Why do we procrastinate? Is it part of human nature?

It's an interesting question! We have problems with emotional experiments that lack further work. If you study procrastinators, you notice that their minds work in a very different way. But what they don’t tell us is that we can change that. There's evidence that we can change many things in our heads.

You also wrote the book Evil Genes about the neurological and social factors that contribute to chronic antisocial behaviour.

We can find these evil genes in politics, business, education... Everywhere a person can gain power. There are more and more sinister people. I know presidents who are really good people and have strategies for doing good things and I also know presidents who only think of themselves but don’t try to do things for others.

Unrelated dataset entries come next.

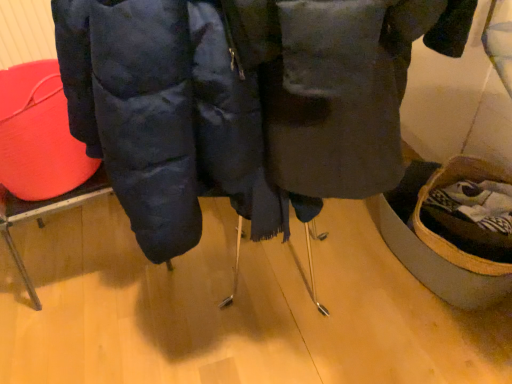 Question: Should I look upward or downward to see matte blue jacket at center?

Choices:
 (A) up
 (B) down

Answer: (A)

Question: Is matte blue jacket at center looking in the opposite direction of rubberized red bucket at left?

Choices:
 (A) no
 (B) yes

Answer: (A)

Question: Is matte blue jacket at center wider than rubberized red bucket at left?

Choices:
 (A) yes
 (B) no

Answer: (A)

Question: Considering the relative sizes of matte blue jacket at center and rubberized red bucket at left in the image provided, is matte blue jacket at center smaller than rubberized red bucket at left?

Choices:
 (A) yes
 (B) no

Answer: (B)

Question: Is matte blue jacket at center to the left of rubberized red bucket at left from the viewer's perspective?

Choices:
 (A) yes
 (B) no

Answer: (B)

Question: From the image's perspective, is matte blue jacket at center above rubberized red bucket at left?

Choices:
 (A) no
 (B) yes

Answer: (A)

Question: Does matte blue jacket at center have a lesser width compared to rubberized red bucket at left?

Choices:
 (A) yes
 (B) no

Answer: (B)

Question: From the image's perspective, is rubberized red bucket at left located above matte blue jacket at center?

Choices:
 (A) no
 (B) yes

Answer: (B)

Question: Does rubberized red bucket at left have a smaller size compared to matte blue jacket at center?

Choices:
 (A) no
 (B) yes

Answer: (B)

Question: Is rubberized red bucket at left oriented away from matte blue jacket at center?

Choices:
 (A) no
 (B) yes

Answer: (A)

Question: Is rubberized red bucket at left bigger than matte blue jacket at center?

Choices:
 (A) no
 (B) yes

Answer: (A)

Question: From the image's perspective, does rubberized red bucket at left appear lower than matte blue jacket at center?

Choices:
 (A) yes
 (B) no

Answer: (B)

Question: Considering the relative sizes of rubberized red bucket at left and matte blue jacket at center in the image provided, is rubberized red bucket at left shorter than matte blue jacket at center?

Choices:
 (A) yes
 (B) no

Answer: (A)

Question: From the image's perspective, is matte blue jacket at center located above or below rubberized red bucket at left?

Choices:
 (A) below
 (B) above

Answer: (A)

Good and bad leaders with their respective followers.

There are people who have a very strong desire to become a leader and will do whatever it takes to achieve it. Sometimes they really believe they are doing what's right and even if they lie they think it's okay.

"We can find these evil genes in politics, business, education... Everywhere a person can gain power" 

Is education changing with new technology?

Well-made videos are great for learning - they are instructive and you can watch them as many times as you want. I have a Kenyan friend who liked to throw the javelin, learned online with different videos and became a world champion. Teachers think that tutorials or videos are their area but this is not the case. Face-to-face classes are full of distractions; it’s much easier to learn online. Teachers say that virtual classes lack the face-to-face aspect and interaction, but online you can have more and better interaction with people from all over the country or the world who have had very different experiences. Books have a low retention weight: how many people finish a textbook? Virtually no one. How many writers see their readers face to face? Everything works if the videos are quality. The new trends are virtual reality and artificial intelligence, but they are still expensive and there's little material or labs.